South Africa’s central bank will probably raise interest rates by 25 basis points next week and again in September, according to Citigroup Inc.
The Reserve Bank will increase rates by 100 basis points in the next 12 months, Gina Schoeman, an economist at Citigroup in Johannesburg, told reporters on Thursday. An increase in rates by the central bank this month will show that the bank is “maintaining its independence and its credibility,” she said.
The bank, which will announce its next rates decision in Pretoria on July 23, has kept its benchmark repurchase rate unchanged at 5.75 percent for a year as the economy recovers from the slowest growth since a 2009 recession. Inflation quickened to 4.6 percent in May from 4.5 percent in the previous month.
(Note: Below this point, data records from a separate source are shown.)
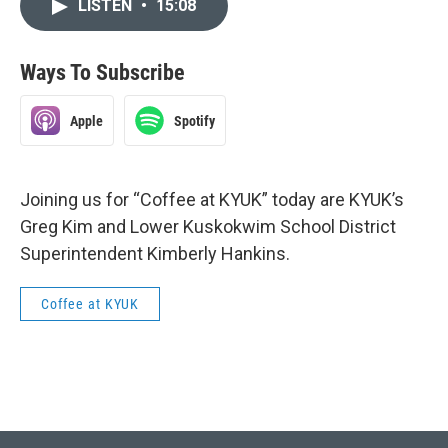
LISTEN
•
15:08
Ways To Subscribe
Apple
Spotify
Joining us for “Coffee at KYUK” today are KYUK’s
Greg Kim and Lower Kuskokwim School District
Superintendent Kimberly Hankins.
Coffee at KYUK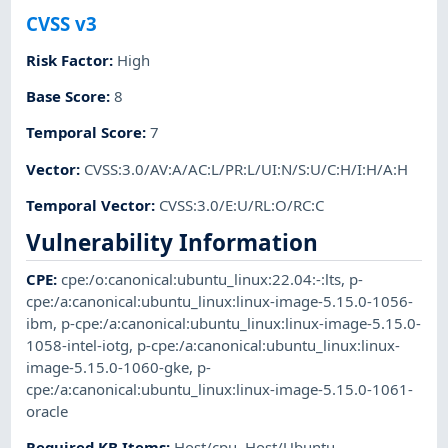
CVSS v3
Risk Factor
:
High
Base Score
:
8
Temporal Score
:
7
Vector
:
CVSS:3.0/AV:A/AC:L/PR:L/UI:N/S:U/C:H/I:H/A:H
Temporal Vector
:
CVSS:3.0/E:U/RL:O/RC:C
Vulnerability Information
CPE
:
cpe:/o:canonical:ubuntu_linux:22.04:-:lts
,
p-
cpe:/a:canonical:ubuntu_linux:linux-image-5.15.0-1056-
ibm
,
p-cpe:/a:canonical:ubuntu_linux:linux-image-5.15.0-
1058-intel-iotg
,
p-cpe:/a:canonical:ubuntu_linux:linux-
image-5.15.0-1060-gke
,
p-
cpe:/a:canonical:ubuntu_linux:linux-image-5.15.0-1061-
oracle
Required KB Items
:
Host/cpu
,
Host/Ubuntu
,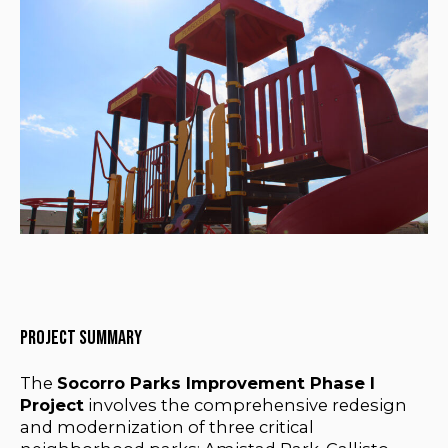
Project Summary
The
Socorro Parks Improvement Phase I
Project
involves the comprehensive redesign
and modernization of three critical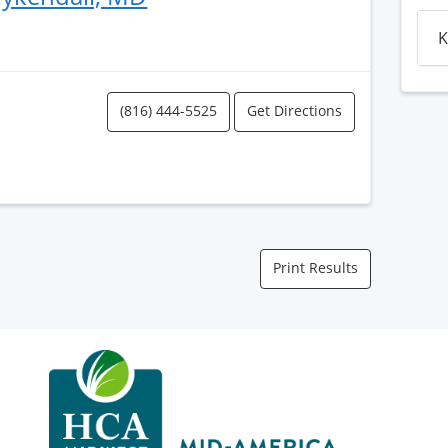
K
(816) 444-5525
Get Directions
Print Results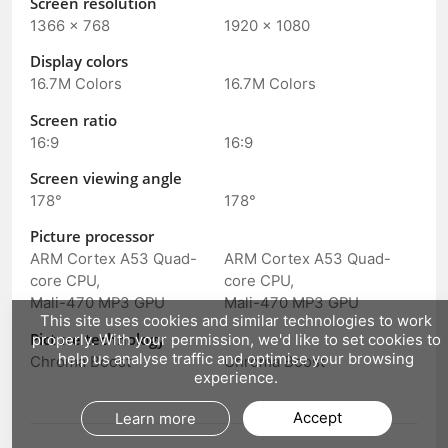
Screen resolution
1366 × 768
1920 × 1080
Display colors
16.7M Colors
16.7M Colors
Screen ratio
16:9
16:9
Screen viewing angle
178°
178°
Picture processor
ARM Cortex A53 Quad-
ARM Cortex A53 Quad-
core CPU,
core CPU,
Mali-470 MP3 GPU
Mali-470 MP3 GPU
This site uses cookies and similar technologies to work
Picture technology
properly. With your permission, we'd like to set cookies to
help us analyse traffic and optimise your browsing
Chroma Boost
Chroma Boost
experience.
Accept
Learn more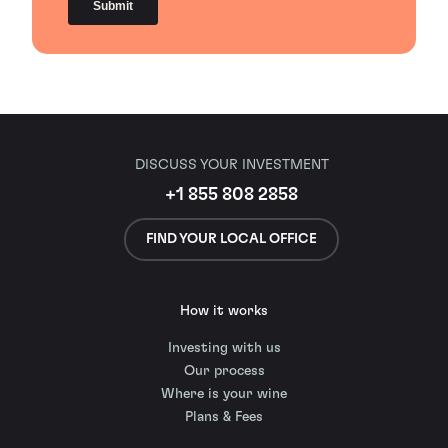
DISCUSS YOUR INVESTMENT
+1 855 808 2858
FIND YOUR LOCAL OFFICE
How it works
Investing with us
Our process
Where is your wine
Plans & Fees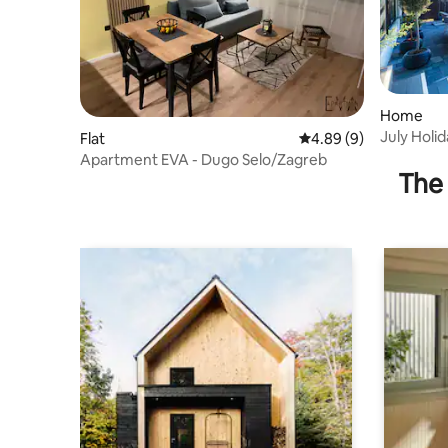
Home
July Holid
Flat
4.89 out of 5 average 
4.89 (9)
centar
Apartment EVA - Dugo Selo/Zagreb
The 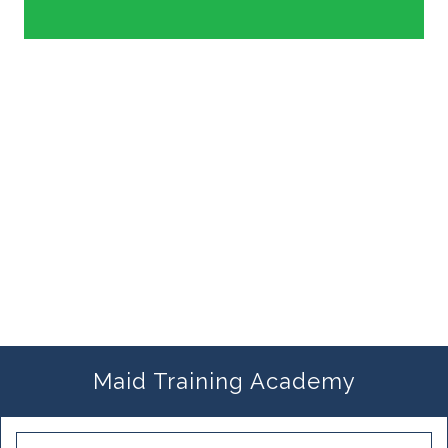
Maid Training Academy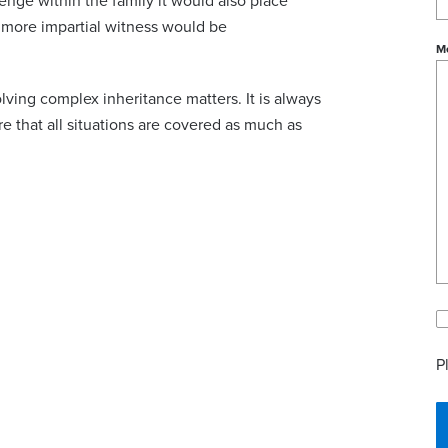
lenge within the family it would also place
 a more impartial witness would be
M
olving complex inheritance matters. It is always
e that all situations are covered as much as
P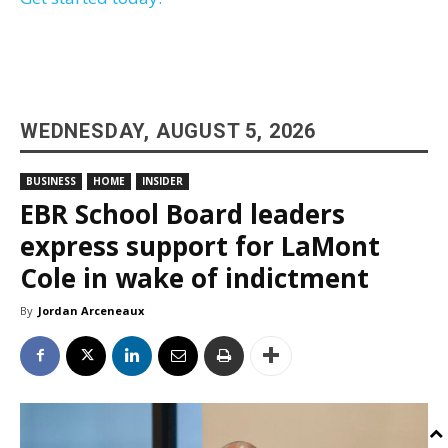
WEDNESDAY, AUGUST 5, 2026
BUSINESS
HOME
INSIDER
EBR School Board leaders
express support for LaMont
Cole in wake of indictment
By
Jordan Arceneaux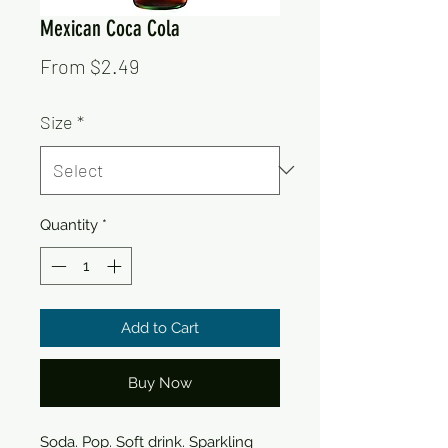
Mexican Coca Cola
Sale
From
$2.49
Price
Size
*
Quantity
*
Add to Cart
Buy Now
Soda. Pop. Soft drink. Sparkling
Inflation will peak at 7.2 percent in the first quarter of next year and stay above the upper end of the central bank’s 3 percent to 6 percent target band for the rest of 2016, according to Schoeman.
The monetary policy authority has little flexibility to continue the pause in its rate-hiking cycle “but we are not on any pre-set course and we remain data dependent,” Reserve Bank Deputy Governor Daniel Mminele said in an interview on July 7. “We are ready to act when we think that the situation warrants it.”
The South African economy, Africa’s second-largest, will probably expand 1.7 percent this year, with rolling blackouts by power utility Eskom Holdings SOC Ltd. shaving one percentage point off growth, Schoeman said. Gross domestic product will grow by 2.1 percent next year and by 3 percent or more in 2018 as the constraints in electricity supply ease, she said.